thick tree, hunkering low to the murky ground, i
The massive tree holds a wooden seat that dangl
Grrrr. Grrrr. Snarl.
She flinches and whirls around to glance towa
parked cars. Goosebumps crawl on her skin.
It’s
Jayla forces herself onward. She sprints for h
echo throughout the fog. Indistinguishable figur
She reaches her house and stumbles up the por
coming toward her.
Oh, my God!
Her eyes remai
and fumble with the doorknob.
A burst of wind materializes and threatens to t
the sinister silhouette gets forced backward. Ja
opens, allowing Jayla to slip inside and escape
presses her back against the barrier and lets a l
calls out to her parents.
━━━
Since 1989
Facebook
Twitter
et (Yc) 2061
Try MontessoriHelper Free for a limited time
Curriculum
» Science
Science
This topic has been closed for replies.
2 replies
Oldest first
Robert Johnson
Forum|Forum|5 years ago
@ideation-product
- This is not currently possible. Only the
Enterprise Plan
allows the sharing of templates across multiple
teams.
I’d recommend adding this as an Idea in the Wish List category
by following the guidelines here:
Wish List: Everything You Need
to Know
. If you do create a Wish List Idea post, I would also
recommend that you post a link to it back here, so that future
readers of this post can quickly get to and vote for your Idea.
━━━
Task to carry out
Would you please copy, word for word, everything above from the line containing "allows the sharing" down to the line containing "readers of this", those two lines included?

Reply
allows the sharing of templates across multiple
teams.
I’d recommend adding this as an Idea in the Wish List category
by following the guidelines here:
Wish List: Everything You Need
to Know
. If you do create a Wish List Idea post, I would also
recommend that you post a link to it back here, so that future
readers of this post can quickly get to and vote for your Idea.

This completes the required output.